Lured back to the States by a Yale Ph.D. program, Shiner instead earned a second master’s degree and left for his next great adventure: the New York City art world, where he curated shows such as Making a Home: Japanese Contemporary Artists in New York at Japan Society. Today, Shiner is an active writer, lecturer, and genuine man-about-town known for his friendly and collaborative spirit.
In Shiner, Carnegie Museums found a director “who is at once scholarly and refined, yet populist and welcoming—not unlike the dichotomous art of Andy Warhol himself,” says John Wetenhall, president & CEO of Carnegie Museums.
A virtual bug museum
Carnegie Museum of Natural History is collaborating on a first-of-its-kind project that will give experts and amateurs alike a three-dimensional online look at some 56 million insects.
Entomologist extraordinaire John Rawlins and his team in the museum’s section of invertebrate zoology are part of a group of scientists from 13 American universities currently working to digitize—identify, photograph, and post online—insect collections at 22 Midwestern institutions. This irreplaceable resource will document 160 years of environmental change currently inaccessible to scientists and the public.

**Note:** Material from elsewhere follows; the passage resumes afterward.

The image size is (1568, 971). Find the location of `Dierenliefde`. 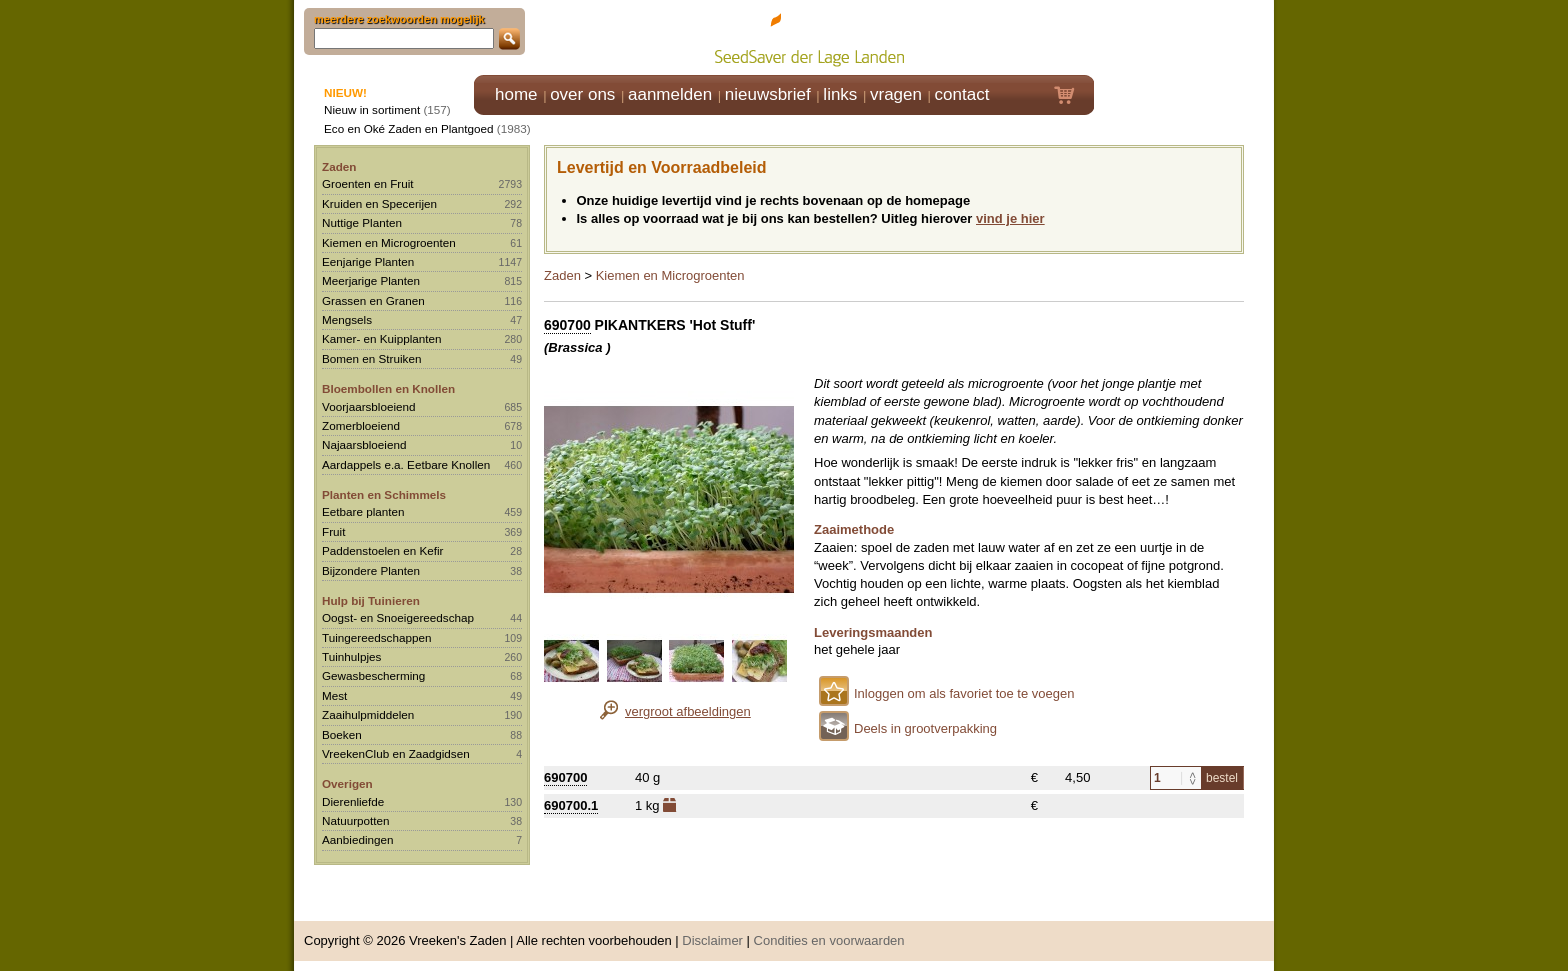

It’s all happening thanks to a $10 million digitizing initiative by the National Science Foundation, which is funding the creation of InvertNet: An Integrative Platform for Research on Environmental Change, Species Discovery, and Identification, an online museum that will capture and distill information from invertebrate specimens on land-use changes of the Great Lakes and upper Mississippi River drainage basins. Carnegie Museum of Natural History received $225,000 in support of its portion of the project.
Palace of Culture
Told through the eyes of a longtime insider and gifted storyteller, the far-reaching history of Andrew Carnegie’s lasting gifts to the Steel City and their worldwide influence comes to life in Palace of Culture, Andrew Carnegie’s Museums and Library in Pittsburgh.
Published by University of Pittsburgh Press and written by Robert J. Gangewere, former adjunct professor of English at Carnegie Mellon University and former editor of CARNEGIE magazine for three decades, Palace of Culture is a thorough look at the life and times of Andrew Carnegie’s Carnegie Institute, which today comprises four distinctive museums and a separately operated system of libraries.

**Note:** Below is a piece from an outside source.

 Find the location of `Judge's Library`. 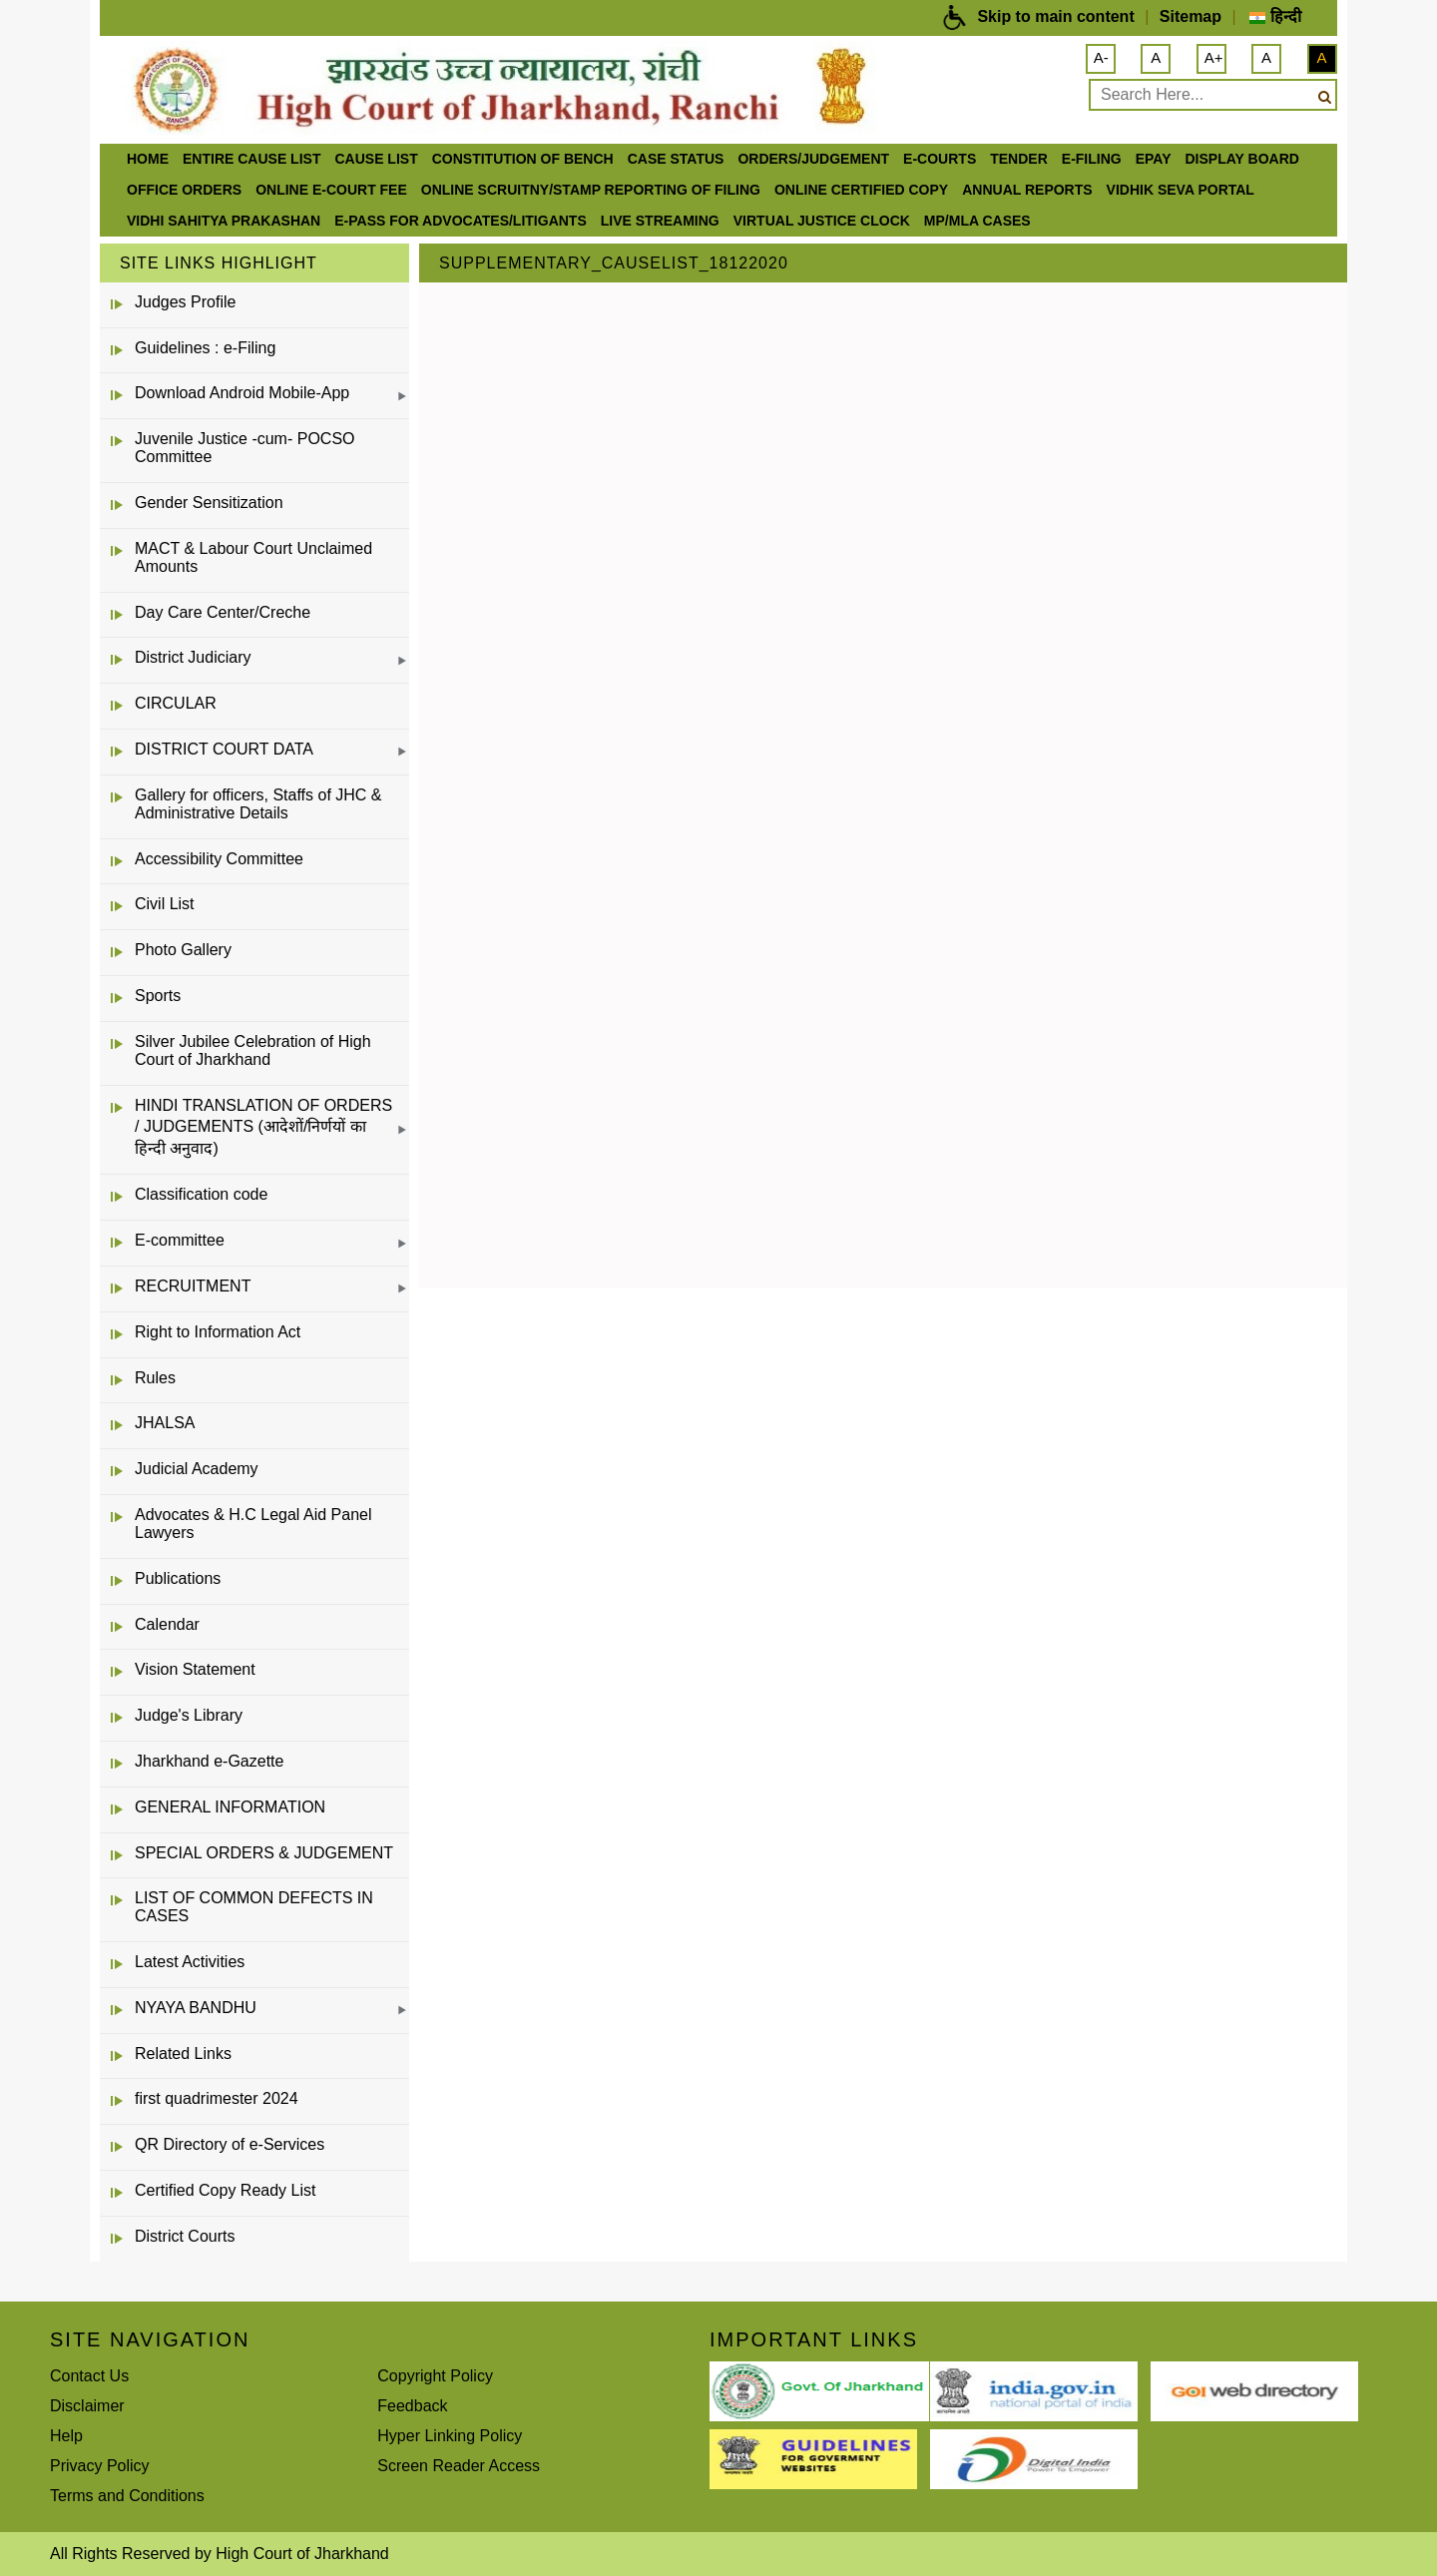 Judge's Library is located at coordinates (188, 1715).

“It makes for a fascinating account that not only is a tribute to Andrew Carnegie’s vision but also demonstrates that libraries, museums, and concert halls can have a powerful, even transformative impact on cities,” says Petra Chu, professor of art history at Seton Hall University.
In his 2004 farewell note in CARNEGIE magazine, Gangewere promised to tackle this important project by sharing unforgettable stories—like when Carnegie, sitting on a log in Cresson, Pennsylvania, first told minister William Holland that he wanted to do something special for Pittsburgh, like build a library. “It’s a very American story with no simple parallel in the larger world of museums,” Gangewere wrote. “I can’t wait to tell it.” After scores of interviews and unprecedented research, Gangewere has accomplished his goal.
Join Gangewere for one of his scheduled talks about his book: October 18 from 3-5 p.m. in the Carnegie Museum of Art Theater; November 9 from 7-9 p.m. at Ligonier Public Library; and January 14, 2012, from 2-4 p.m. at Carnegie Library of Pittsburgh in Oakland.